[Extracted page text data]

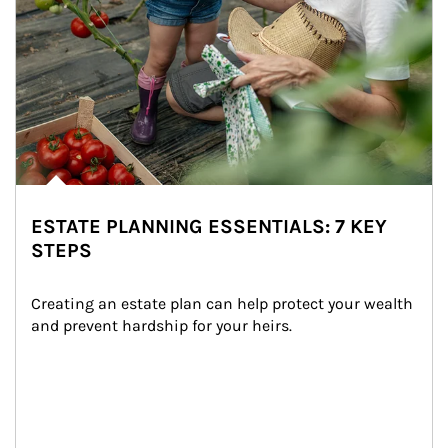
ESTATE PLANNING ESSENTIALS: 7 KEY
STEPS
Creating an estate plan can help protect your wealth 
and prevent hardship for your heirs.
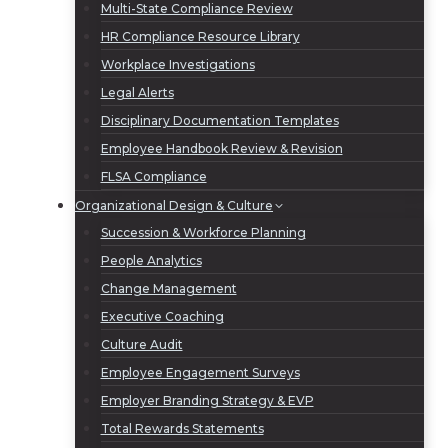
Multi-State Compliance Review
HR Compliance Resource Library
Workplace Investigations
Legal Alerts
Disciplinary Documentation Templates
Employee Handbook Review & Revision
FLSA Compliance
Organizational Design & Culture
Succession & Workforce Planning
People Analytics
Change Management
Executive Coaching
Culture Audit
Employee Engagement Surveys
Employer Branding Strategy & EVP
Total Rewards Statements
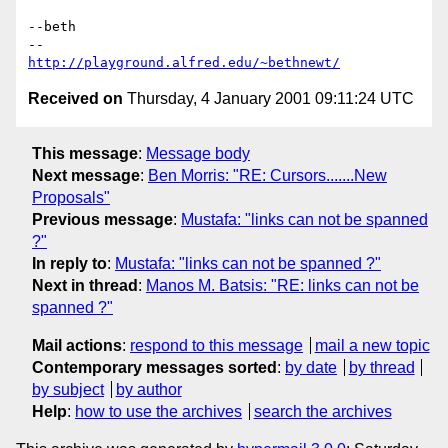
--beth

http://playground.alfred.edu/~bethnewt/
Received on
Thursday, 4 January 2001 09:11:24 UTC
This message
:
Message body
Next message
:
Ben Morris: "RE: Cursors.......New
Proposals"
Previous message
:
Mustafa: "links can not be spanned
?"
In reply to
:
Mustafa: "links can not be spanned ?"
Next in thread
:
Manos M. Batsis: "RE: links can not be
spanned ?"
Mail actions
:
respond to this message
mail a new topic
Contemporary messages sorted
:
by date
by thread
by subject
by author
Help
:
how to use the archives
search the archives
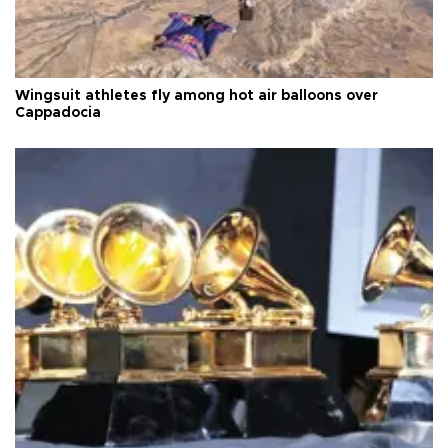
Wingsuit athletes fly among hot air balloons over
Cappadocia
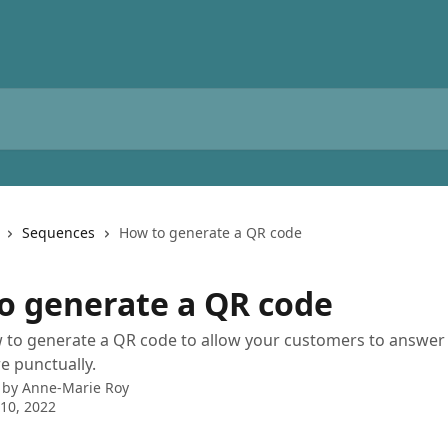
Sequences
How to generate a QR code
o generate a QR code
 to generate a QR code to allow your customers to answer
e punctually.
 by
Anne-Marie Roy
10, 2022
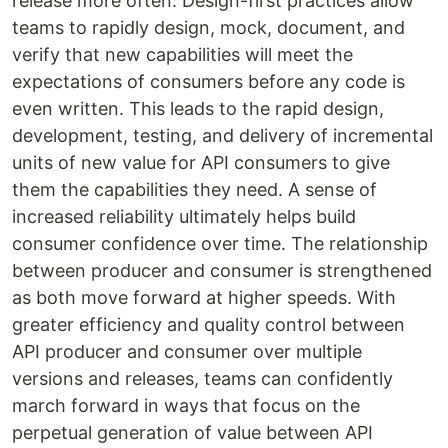
release more often. Design-first practices allow
teams to rapidly design, mock, document, and
verify that new capabilities will meet the
expectations of consumers before any code is
even written. This leads to the rapid design,
development, testing, and delivery of incremental
units of new value for API consumers to give
them the capabilities they need. A sense of
increased reliability ultimately helps build
consumer confidence over time. The relationship
between producer and consumer is strengthened
as both move forward at higher speeds. With
greater efficiency and quality control between
API producer and consumer over multiple
versions and releases, teams can confidently
march forward in ways that focus on the
perpetual generation of value between API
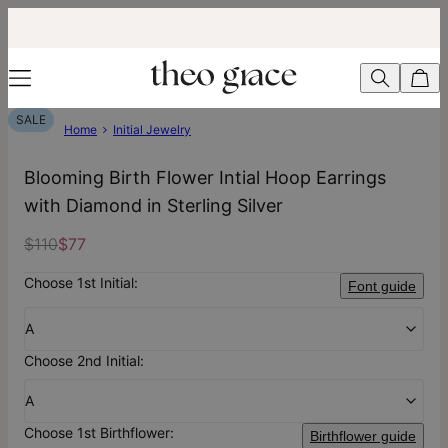
SALE
Home
Initial Jewelry
Blooming Birth Flower Intial Hoop Earrings
with Diamond in Sterling Silver
$110
$77
Choose 1st Initial:
Font guide
A
Choose 2nd Initial:
A
Choose 1st Birthflower:
Birthflower guide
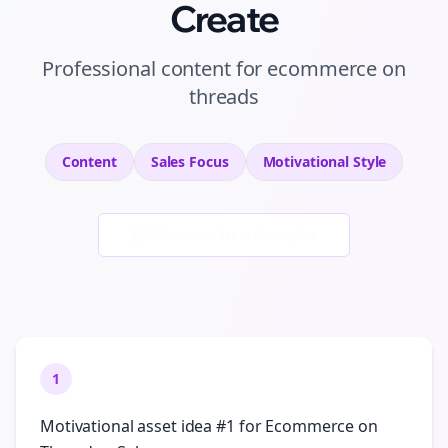
Create
Professional
content
for
ecommerce
on
threads
Content
Sales
Focus
Motivational
Style
Generate New Examples
1
Motivational asset idea #1 for Ecommerce on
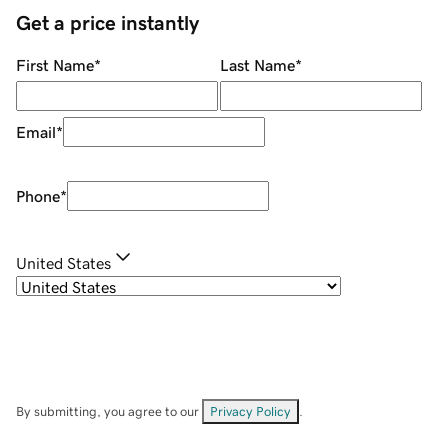
Get a price instantly
First Name
*
Last Name
*
Email
*
Phone
*
United States
By submitting, you agree to our
Privacy Policy
.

» **EXERCISE**: Drop the images and quote the entries word for word.

» **RESULT BELOW**:
ESTATE PLANNING ESSENTIALS: 7 KEY
STEPS
Creating an estate plan can help protect your wealth 
and prevent hardship for your heirs.
Multi-State Compliance Review
HR Compliance Resource Library
Workplace Investigations
Legal Alerts
Disciplinary Documentation Templates
Employee Handbook Review & Revision
FLSA Compliance
Organizational Design & Culture
Succession & Workforce Planning
People Analytics
Change Management
Executive Coaching
Culture Audit
Employee Engagement Surveys
Employer Branding Strategy & EVP
Total Rewards Statements
--beth

http://playground.alfred.edu/~bethnewt/
Received on
Thursday, 4 January 2001 09:11:24 UTC
This message
:
Message body
Next message
:
Ben Morris: "RE: Cursors.......New
Proposals"
Previous message
:
Mustafa: "links can not be spanned
?"
In reply to
:
Mustafa: "links can not be spanned ?"
Next in thread
:
Manos M. Batsis: "RE: links can not be
spanned ?"
Mail actions
:
respond to this message
mail a new topic
Contemporary messages sorted
:
by date
by thread
by subject
by author
Help
:
how to use the archives
search the archives
Wingsuit athletes fly among hot air balloons over
Cappadocia
Sequences
How to generate a QR code
o generate a QR code
 to generate a QR code to allow your customers to answer
e punctually.
 by
Anne-Marie Roy
10, 2022
release more often. Design-first practices allow
teams to rapidly design, mock, document, and
verify that new capabilities will meet the
expectations of consumers before any code is
even written. This leads to the rapid design,
development, testing, and delivery of incremental
units of new value for API consumers to give
them the capabilities they need. A sense of
increased reliability ultimately helps build
consumer confidence over time. The relationship
between producer and consumer is strengthened
as both move forward at higher speeds. With
greater efficiency and quality control between
API producer and consumer over multiple
versions and releases, teams can confidently
march forward in ways that focus on the
perpetual generation of value between API
SALE
Home
Initial Jewelry
Blooming Birth Flower Intial Hoop Earrings
with Diamond in Sterling Silver
$110
$77
Choose 1st Initial:
Font guide
A
Choose 2nd Initial:
A
Choose 1st Birthflower:
Birthflower guide
Create
Professional
content
for
ecommerce
on
threads
Content
Sales
Focus
Motivational
Style
Generate New Examples
1
Motivational asset idea #1 for Ecommerce on
Get a price instantly
First Name
*
Last Name
*
Email
*
Phone
*
United States
By submitting, you agree to our
Privacy Policy
.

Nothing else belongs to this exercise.